Je chroniquais il y a peu le très réussi Hôtel du libre échange mis en scène par Isabelle Nanty à la Comédie Française … et continue avec Hôtel Feydeau orchestré par Georges Lavaudant au TNP. Un spectacle qui nous entraîne dans l’univers de quatre pièces : Feu la mère de Madame, Mais n’te promène donc pas toute nue, Léonie est en avance et On purge bébé. Ce cocktail du meilleur de chaque œuvre dessine une soirée burlesque, colorée et joyeuse.
Quand il écrit ces textes, Feydeau vient tout juste d’emménager à l’hôtel Terminus, pour cause de rupture conjugale. Ainsi ces saynètes font suite à ses plus grands chefs d’œuvre. Il y détaille les différentes facettes du délabrement du couple. Plus féroce que jamais, son vaudeville ici, ne traite pas d’adultère (pourtant l’auteur nous y avait habitué) mais plutôt des scènes de la vie conjugale, moins tragiques que le film de Bergman, certes, mais précurseur par de nombreux côtés du théâtre de l’absurde.
Un chapeau de paille d’Italie (TNP 1993), Un fil à la patte (Odéon 2001), Lavaudant, qui n’en est pas à son premier vaudeville, livre ici une version patchwork de qualité et sans longueur. C’est un beau retour aux sources pour cet ancien directeur du TNP et de l’Odéon qui revient en beauté investir ces lieux. Visuel et chorégraphié, on aime le ton léger du divertissement. Le décor est minimaliste qui mêle la Belle Époque et un modernisme sans faux pas. La sobriété exemplaire nous ravit avec ces grands espaces blancs agrémentés de fauteuils tapissés de velours aux couleurs flashy. La lumière et les costumes (pensés par Lavaudant lui même) renforcent la magie du moment.
Avec les portes qui claquent, la danse s’invite et le rythme s’accélère. Une chose est sure, on ne voit pas passer l’heure et demi du spectacle. La prestation de Manuel le Lièvre est remarquable. Endossant tour à tour plusieurs rôles, il réussit à nous surprendre, nous fait rire aux éclats, ainsi que toute cette joyeuse troupe, dans une ambiance agréable et communicative. La salle du TNP s’emballe, le public s’esclaffe, le pari est réussi.

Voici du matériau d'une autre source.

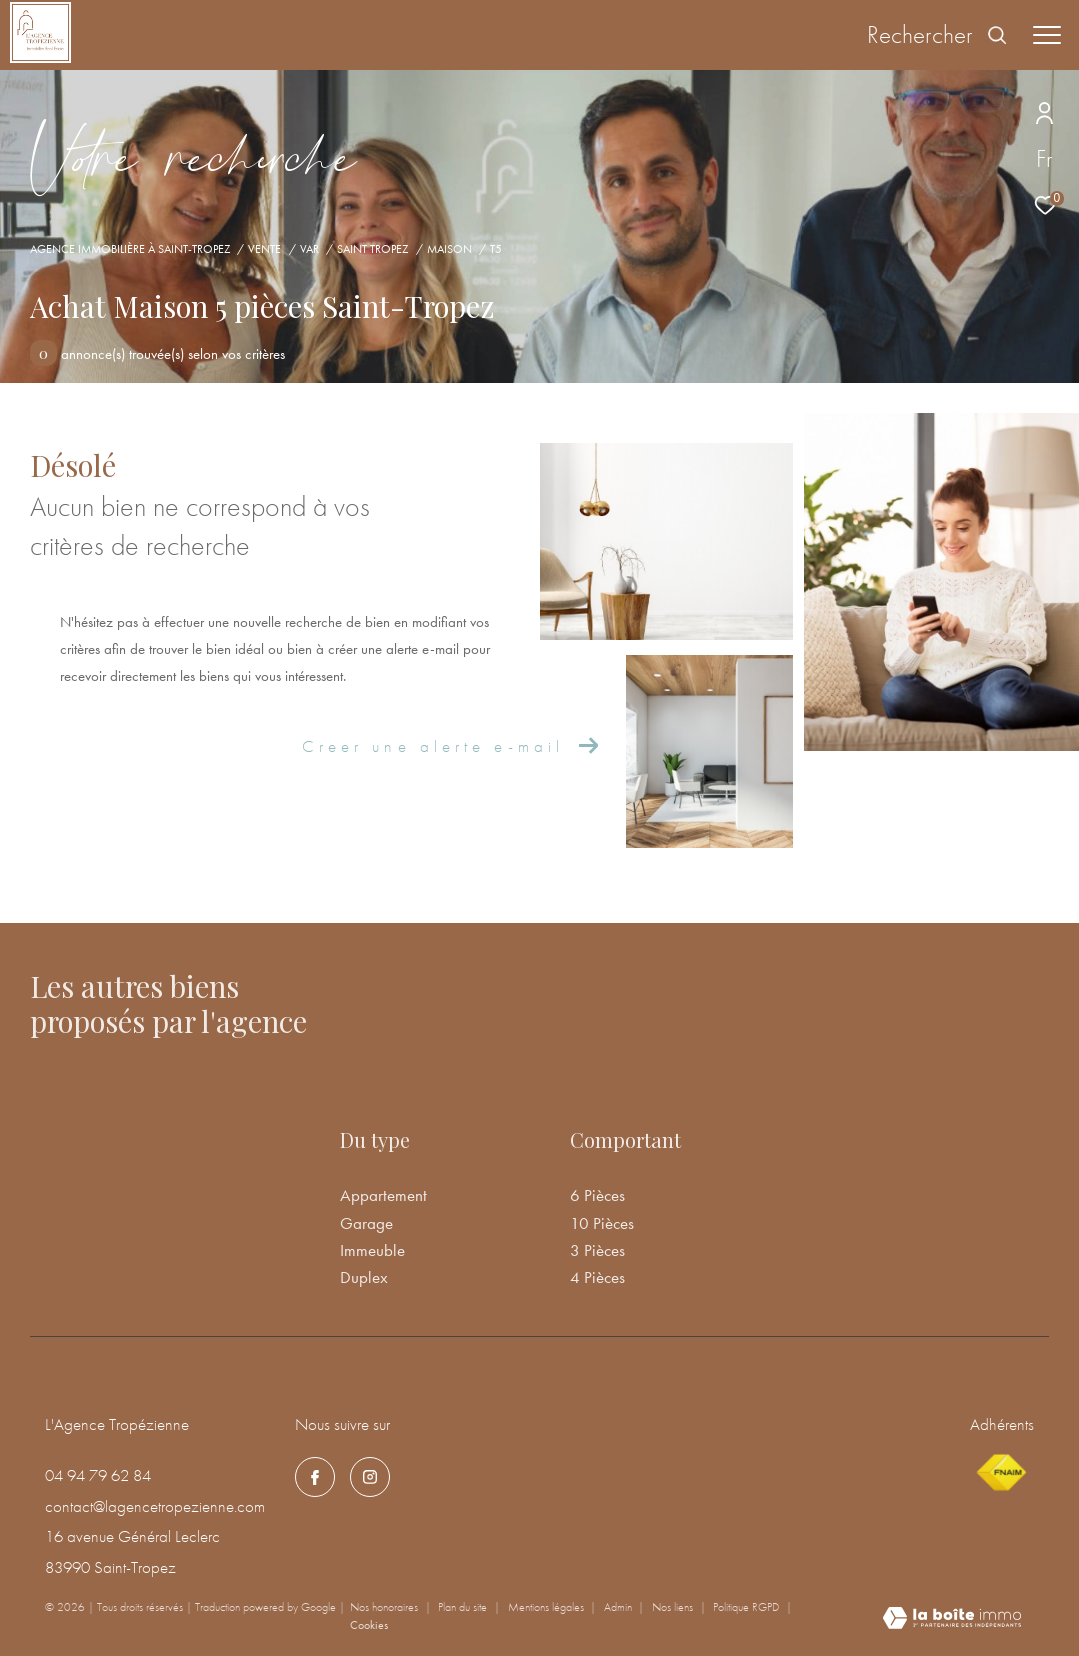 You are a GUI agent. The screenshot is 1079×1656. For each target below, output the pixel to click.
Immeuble (372, 1250)
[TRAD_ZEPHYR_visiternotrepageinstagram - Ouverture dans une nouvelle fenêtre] (370, 1477)
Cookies (369, 1626)
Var (309, 249)
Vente (264, 249)
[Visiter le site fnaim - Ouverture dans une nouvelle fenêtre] (1001, 1473)
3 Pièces (597, 1250)
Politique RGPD (746, 1607)
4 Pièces (597, 1277)
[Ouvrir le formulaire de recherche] (937, 35)
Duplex (364, 1277)
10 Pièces (602, 1223)
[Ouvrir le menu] (1047, 35)
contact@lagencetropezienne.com (155, 1506)
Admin (619, 1607)
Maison (449, 249)
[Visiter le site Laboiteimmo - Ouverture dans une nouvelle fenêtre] (952, 1620)
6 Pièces (597, 1195)
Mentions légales (547, 1607)
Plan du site (464, 1607)
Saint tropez (372, 249)
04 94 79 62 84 (98, 1475)
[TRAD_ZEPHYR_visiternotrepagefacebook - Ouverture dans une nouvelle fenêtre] (315, 1477)
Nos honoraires (385, 1607)
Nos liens (674, 1607)
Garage (366, 1223)
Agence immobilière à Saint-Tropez (130, 249)
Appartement (383, 1195) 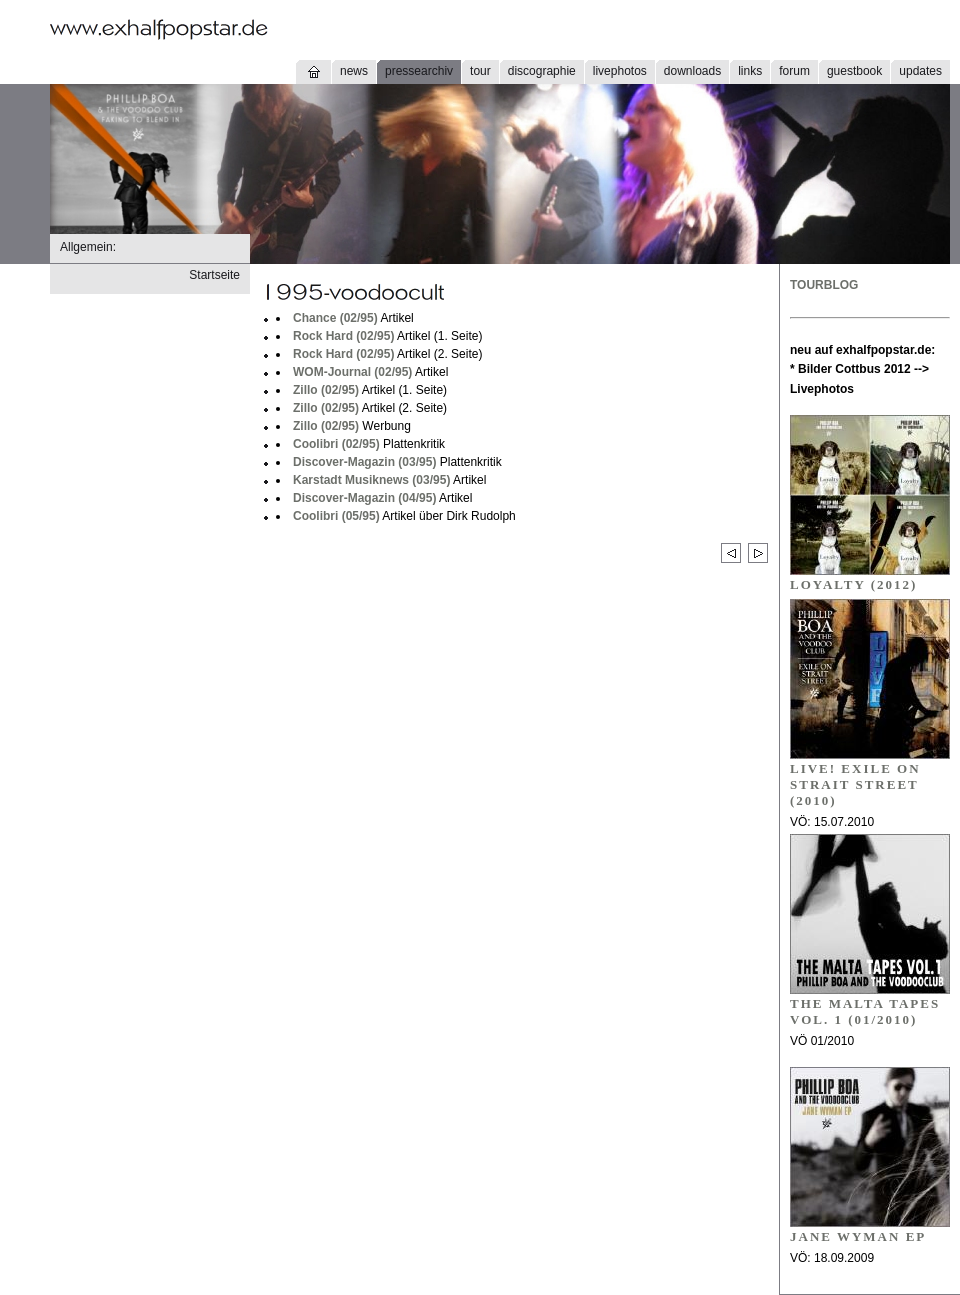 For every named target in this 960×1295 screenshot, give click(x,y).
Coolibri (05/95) (336, 516)
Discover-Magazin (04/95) (364, 498)
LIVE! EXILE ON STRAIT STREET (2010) (855, 784)
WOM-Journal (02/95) (352, 372)
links (750, 71)
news (354, 71)
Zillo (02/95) (326, 390)
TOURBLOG (824, 285)
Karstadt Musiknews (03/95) (371, 480)
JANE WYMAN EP (858, 1236)
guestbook (854, 71)
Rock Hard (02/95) (343, 336)
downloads (692, 71)
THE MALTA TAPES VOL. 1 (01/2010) (865, 1011)
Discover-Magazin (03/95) (364, 462)
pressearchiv (419, 71)
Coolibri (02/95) (336, 444)
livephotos (620, 71)
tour (480, 71)
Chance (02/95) (335, 318)
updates (920, 71)
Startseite (214, 275)
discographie (542, 71)
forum (794, 71)
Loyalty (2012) (853, 584) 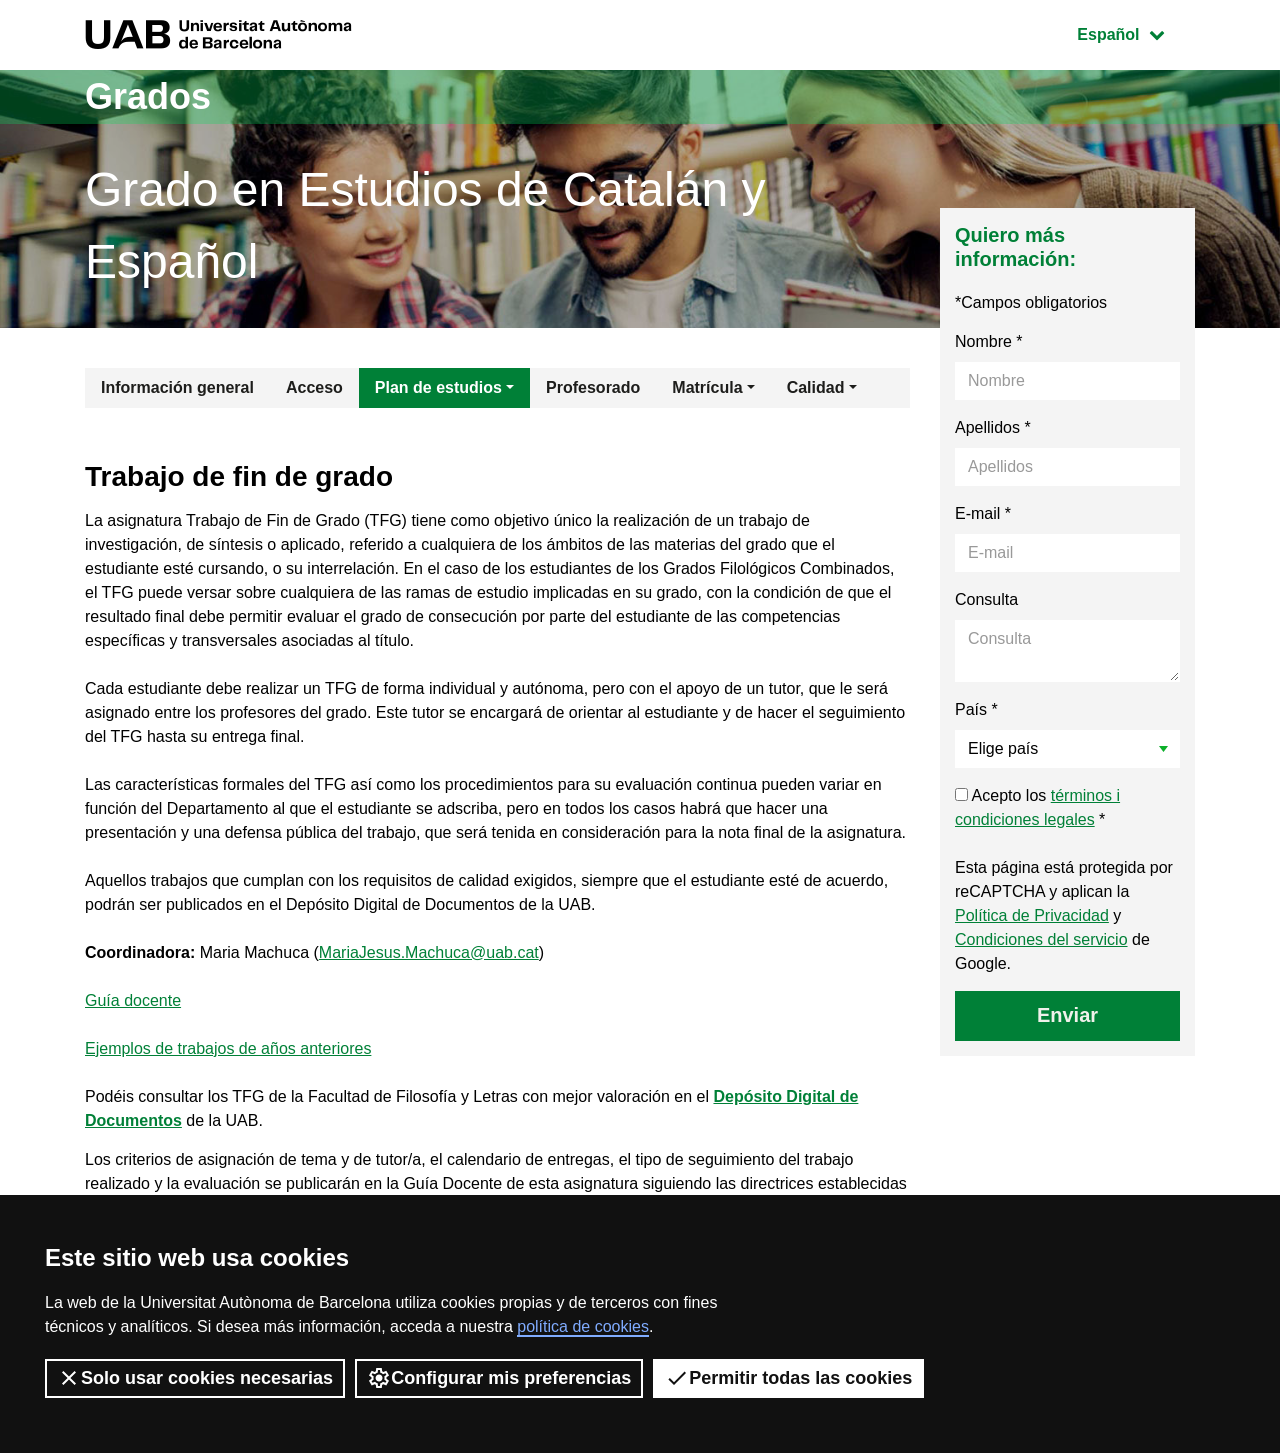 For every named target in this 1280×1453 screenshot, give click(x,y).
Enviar (1067, 1015)
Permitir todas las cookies (788, 1378)
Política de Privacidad (1032, 915)
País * (976, 709)
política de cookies (583, 1326)
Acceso (314, 387)
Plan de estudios (438, 387)
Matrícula (707, 387)
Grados (148, 96)
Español (1135, 32)
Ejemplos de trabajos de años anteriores (228, 1048)
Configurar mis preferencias (499, 1378)
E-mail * (983, 513)
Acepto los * (1037, 807)
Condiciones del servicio (1041, 939)
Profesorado (593, 387)
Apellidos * (993, 427)
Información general (177, 387)
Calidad (816, 387)
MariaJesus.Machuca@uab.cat (429, 952)
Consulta (986, 599)
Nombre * (989, 341)
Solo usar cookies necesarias (195, 1378)
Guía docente (133, 1000) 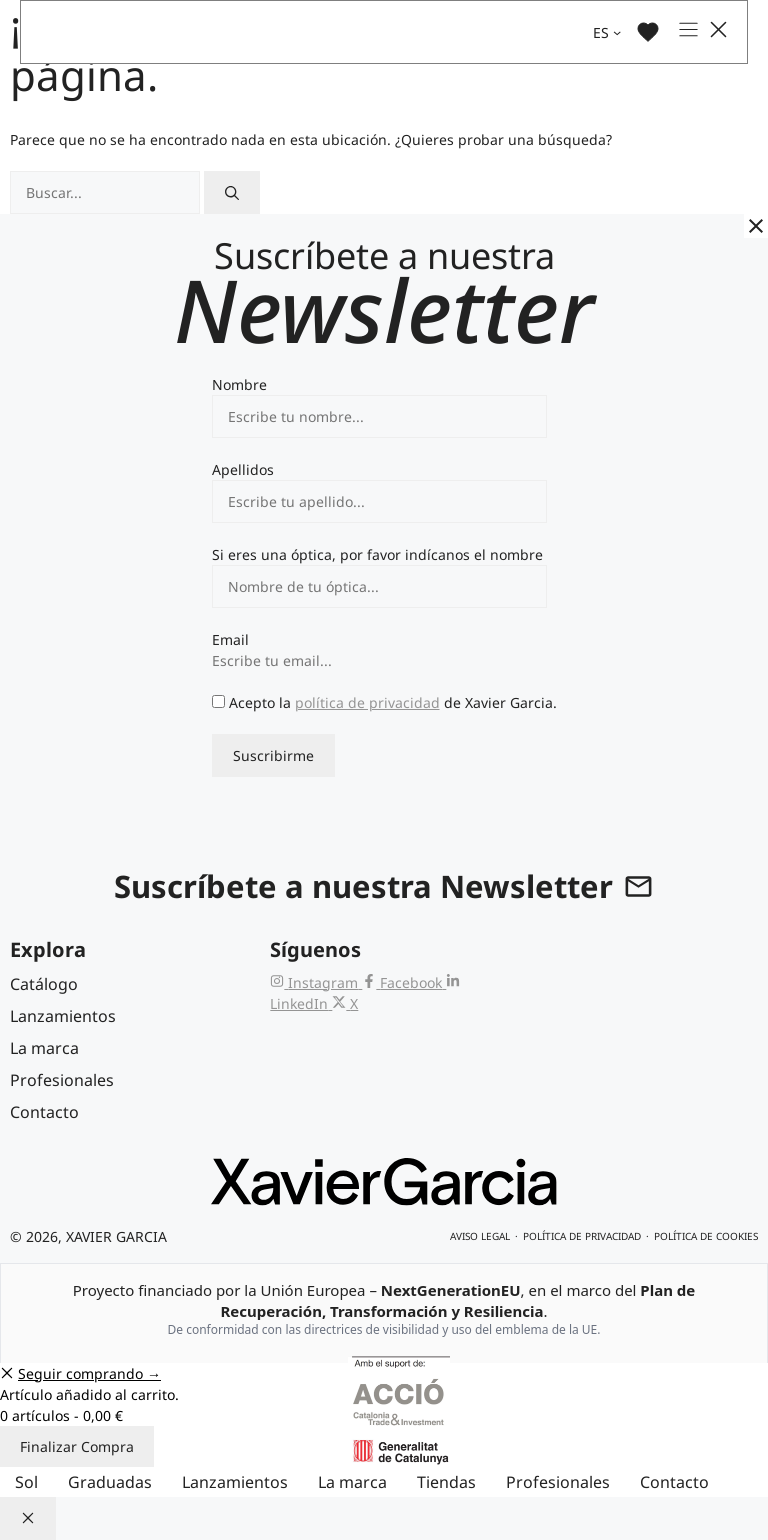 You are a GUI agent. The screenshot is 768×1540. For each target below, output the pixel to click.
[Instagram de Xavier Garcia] (316, 982)
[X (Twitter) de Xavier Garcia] (345, 1003)
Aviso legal (480, 1236)
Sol (26, 1482)
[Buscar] (232, 192)
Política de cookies (706, 1236)
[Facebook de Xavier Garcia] (404, 982)
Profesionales (558, 1482)
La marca (352, 1482)
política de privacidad (367, 702)
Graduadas (110, 1482)
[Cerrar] (756, 226)
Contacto (674, 1482)
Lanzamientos (235, 1482)
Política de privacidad (582, 1236)
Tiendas (446, 1482)
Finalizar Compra (77, 1446)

Le vaudeville, genre mineur et sans prétention ? C’est oublier le grand soucis du détail, la mécanique complexe du rire, la critique sociale, le travail de l’interprétation. Ici tous ces ingrédients sont bien dosés pour obtenir un spectacle de qualité. Promis Monsieur Feydeau grâce à l’autre Georges (Lavaudant), avec ce très bel hôtel de sentiments, impossible désormais de vous classer dans la catégorie « vulgaire ».